University of Missouri Museum of Art and Archaeology (UMMAA) is exhibiting Hindu gods and goddesses in its “Seeing the Divine in Hindu Art” exhibition from September 22 to December 16.
This exhibition reportedly examines many Hindu deities with artifacts as old as from eighth century in a variety of media, including Vishnu and his ten avatars, Shiva, Ganesha, Lakshmi, Enthroned Vishnu, Parvati, Durga astride a lion, Kali, Sarasvati, Surya, Dharmaraj, snake goddess Manasha, Shitala, Krishna playing a flute, Shiva Bhairava, etc.
Works include metal, wood, stone, ceramic, leather, paper mache and ivory; as well as paintings on paper, cloth, and glass.
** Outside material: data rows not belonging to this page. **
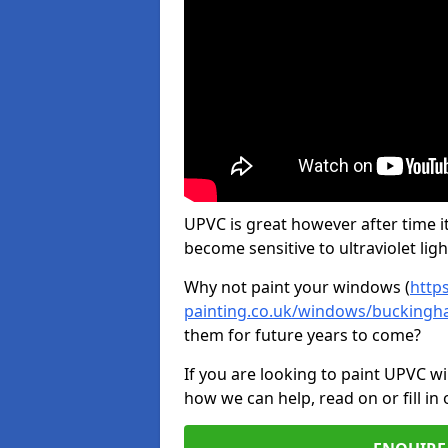
UPVC is great however after time it
become sensitive to ultraviolet ligh
Why not paint your windows (
http
painting.co.uk/windows/buckingham
them for future years to come?
If you are looking to paint UPVC w
how we can help, read on or fill in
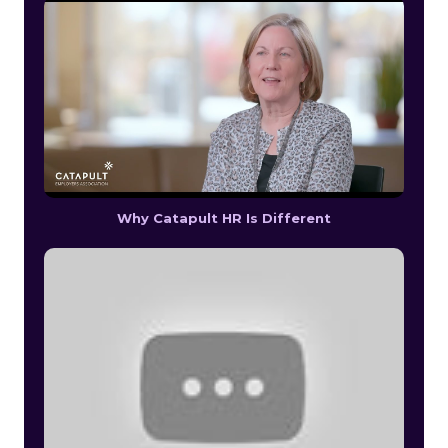
Why Catapult HR Is Different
Most of the exhibits originated in India but some are from other countries of South or Southeast Asia.
Applauding UMMAA for organizing Hinduism focused exhibition, Hindu statesman Rajan Zed, in a statement in Nevada (USA) today, said that art had a long and rich tradition in Hinduism and ancient Sanskrit literature talked about religious paintings of deities on wood or cloth.
Rajan Zed, who is President of Universal Society of Hinduism, urged major art museums of the world, including Musee du Louvre and Musee d’Orsay of Paris, Metropolitan Museum of Art in New York, Los Angeles Getty Center, Uffizi Gallery of Florence (Italy), Art Institute of Chicago, Tate Modern of London, Prado Museum of Madrid, National Gallery of Art in Washington DC, etc., to frequently organize Hindu art focused exhibitions, thus sharing the rich Hindu art heritage with the rest of the world.
Four tie-in films, a program on yoga, and a lecture on “Darshan: Hindu Art and the Religious Gaze” will also be presented as an orientation to the exhibition. Exhibition offers “varied visual landscape of Hindu divinity”, a Museum announcement adds.
This Museum in Columbia (Missouri, USA), launched in 1957, claims to have over 14,000 pieces of art and artifacts in its holdings spanning seven millennia and six continents. Its permanent collections include various stone and bronze statues of Hindu deities Vishnu, Shiva, Parvati, Durga, Ganesha, Lakshmi and Rama. Alex Barker is the Director and Jeffrey Wilcox is Registrar.